Showing a subset is a subring?

[SMA_01]

Showing a subset is a subring?

Homework Statement

Let R be a ring and a a fixed element in R. Let Ia={x in R l ax=0}

Homework Equations

The Attempt at a Solution

I saw these conditions in my book, but I'm not sure are these conditions sufficient in showing Ia is a subring?

(1) 0 is in Ia:

Let 0 be in R, then
a(0)=0

(2) (a-b)is in Ia, for a, b in Ia:

I'm not sure how I should start this.

(3) Ia is closed under multipication.

 

[kru_]

For 2) Let m, n be any two elements from Ia. Can you show that m+n is still in Ia? What do m and n look like? What does their sum look like?

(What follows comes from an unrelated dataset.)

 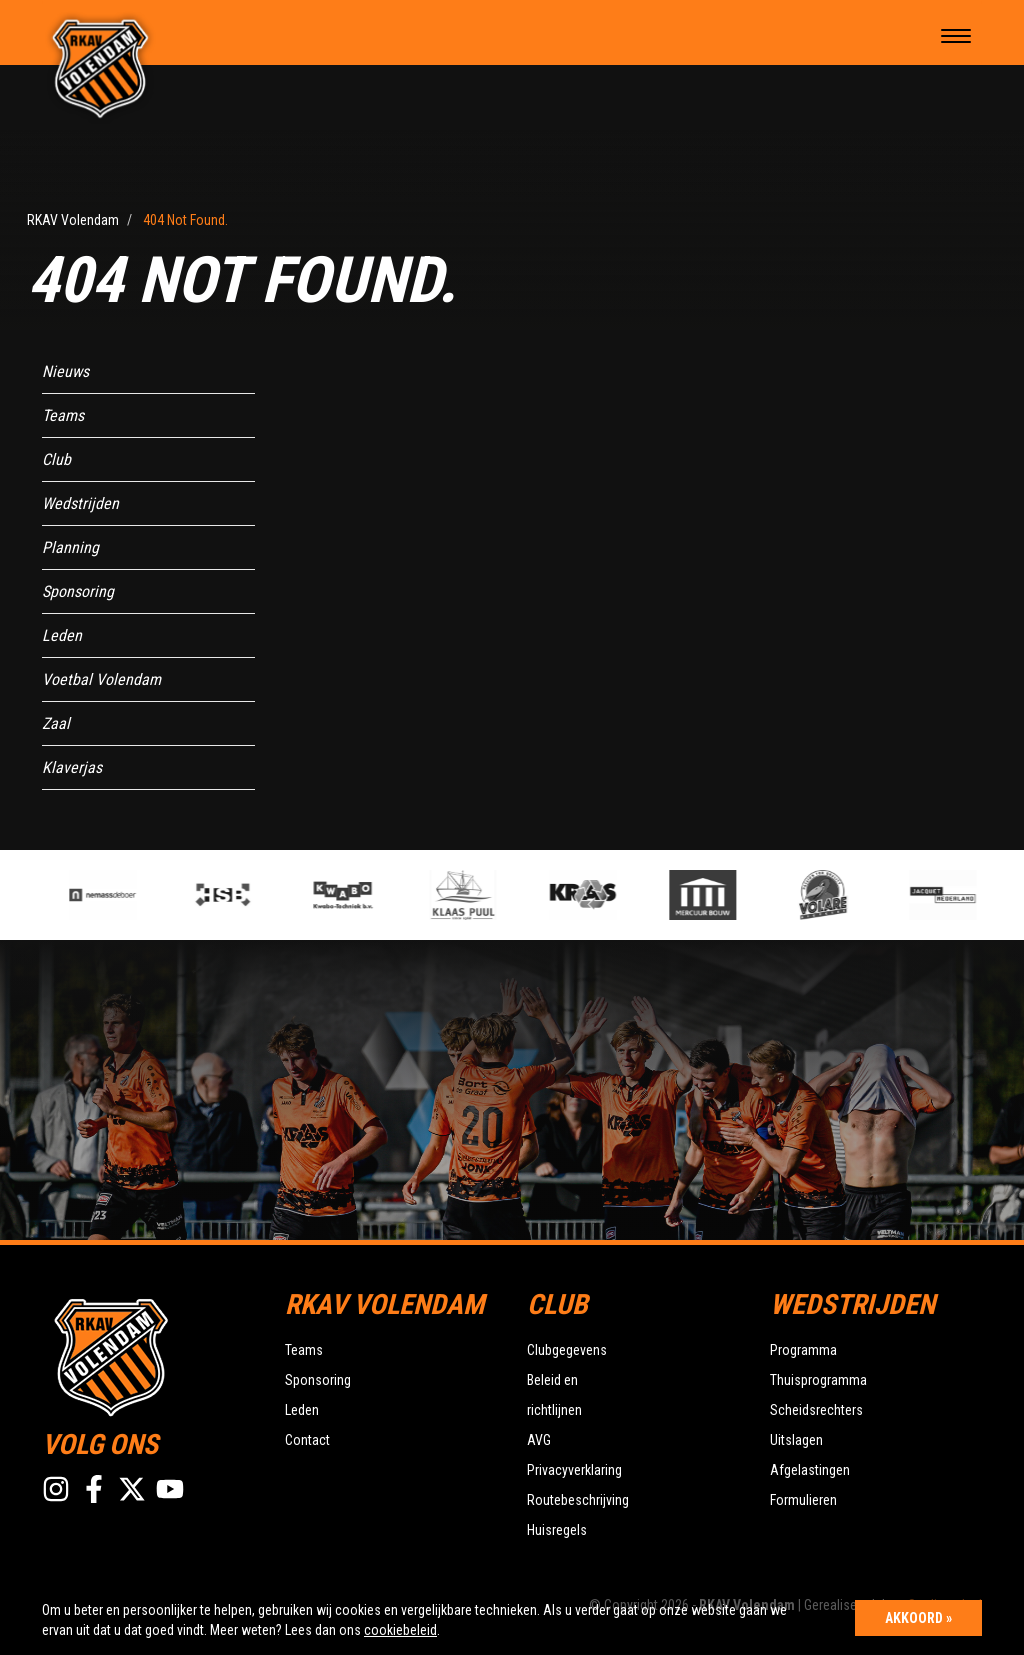 I want to click on Klaverjas, so click(x=72, y=767). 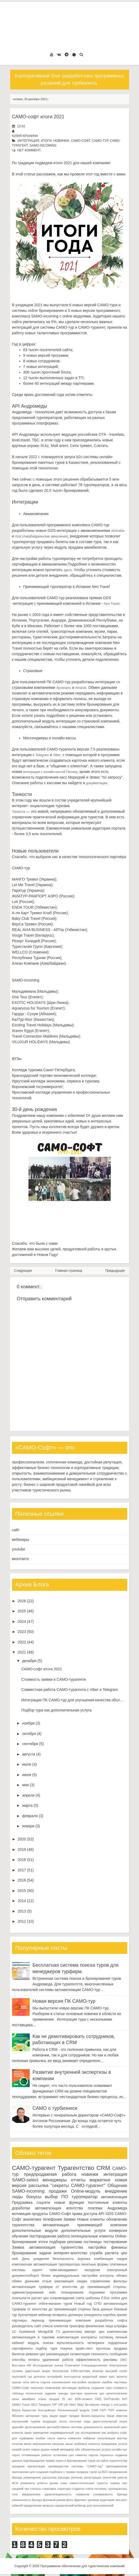 I want to click on регистрация агентства, so click(x=100, y=2477).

It is similar for showing that m*n is in Ia, as well.

 

[SMA_01]

Okay, so for 2 this is what I got:
Let m,n be in Ia. Then this means that am=0 and an=0. So,
am=an
and am-an=0
so, a(m-n)=0 therefore (m-n) is in Ia. Is this correct?
Should I follow the same flow for 3?

Thanks

 

[kru_]

Looks good.

 

[kru_]

Note, you also need to show the distributive property of multiplication over addition holds, and associativity of multiplication and addition.

 

[SMA_01]

Thank you

 

[micromass]

Note, you also need to show the distributive property of multiplication over addition holds, and associativity of multiplication and addition.

No, you do not have to show those. Just showing the three conditions in the OP is good enough.

 

[kru_]

Haha. Not according to my old abstract professor! We know they are inherited by R, but failure to show is -2 points..

sigh..